Almost everybody that is human has similar stats to Dungeons and Dragons where you roll 3d6 for each attribute. But there are aliens and Godlings and everything in between that have their own individual stats. Anything from perhaps a 1d4 strength to a 5d6 + 4 intelligence. Not to mention all of the potential magical, cybernetic, or Bionic implants that are abound in the megaverse that will assist with an individual’s attributes and skill stats.

Skills are just as varied and percentage based. This leads to a very high level of character customization that allows the player to do as he or she sees fit. Do you want to play a monster hunting cyborg that has been tracking down a village burning dragon through the Allegheny National Forest? Or how about you are the cyborgs friend and pilot a suit of glitter boy power armor that fires the most powerful shotgun in the world at more than four times the speed of sound? Perhaps as the pilot you yourself have a penchant for gems, there’s a skill for that. Does your character like to fish? There’s a skill for that. Does he or she like to act, do they have varying weapon tastes, do they study the occult, or perhaps have a farming history and are great at animal husbandry…? There are skills for all of those and then literally hundreds more.

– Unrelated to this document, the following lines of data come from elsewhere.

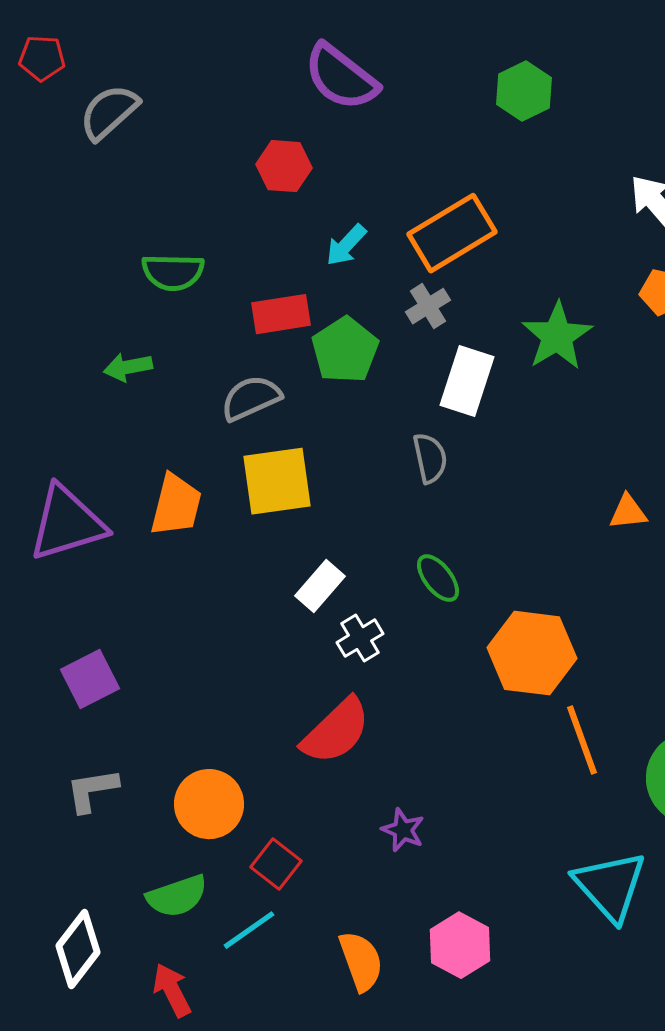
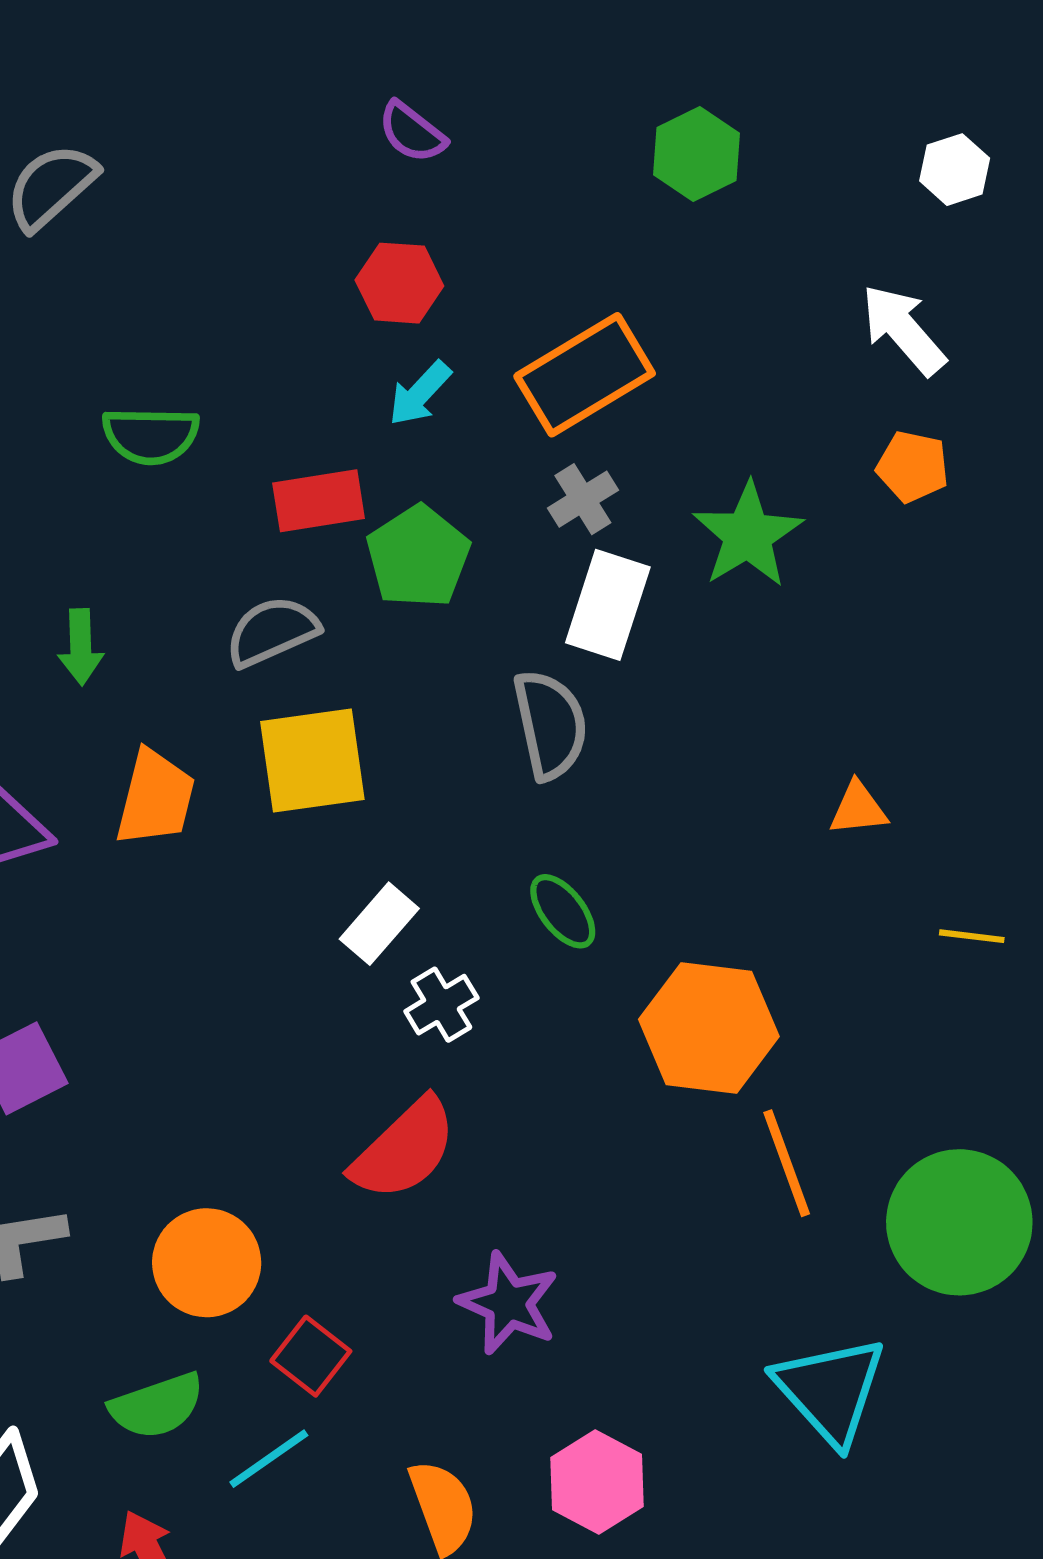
purple semicircle: (341, 77) -> (412, 132), size x0.6
red hexagon: (284, 166) -> (399, 283), moved
gray cross: (428, 306) -> (583, 499), moved
green arrow: (128, 367) -> (81, 647), moved, turned -81
gray semicircle: (430, 458) -> (550, 725), size x1.4
purple star: (403, 830) -> (508, 1303), size x1.5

As of now there are currently 124 rifts books for sale on the Palladium Books webpage. There are also dozens of other variants and other palladium game books that can be easily interspersed through the Rifts universe. One of the greatest things about rifts is that when the hype hit about changing versions for all tabletop RPGs several years ago, the worst they did was created the ultimate edition as they named it, and it’s simply allowed you and easier conversion between their own systems. It is literally nothing to play a Hulk type superhero in a hero’s unlimited system that has had a rift tear open into the world of palladium where mages and other spell casters are commonplace.

There is very little negative that I have to say about this system, of course it is not perfect, but I really feel that it is well done and very enjoyable. I would recommend this game system to anyone of any skill level and any experience level with tabletop games.

Does anyone out there have any rifts experience? Any stories you would like to tell?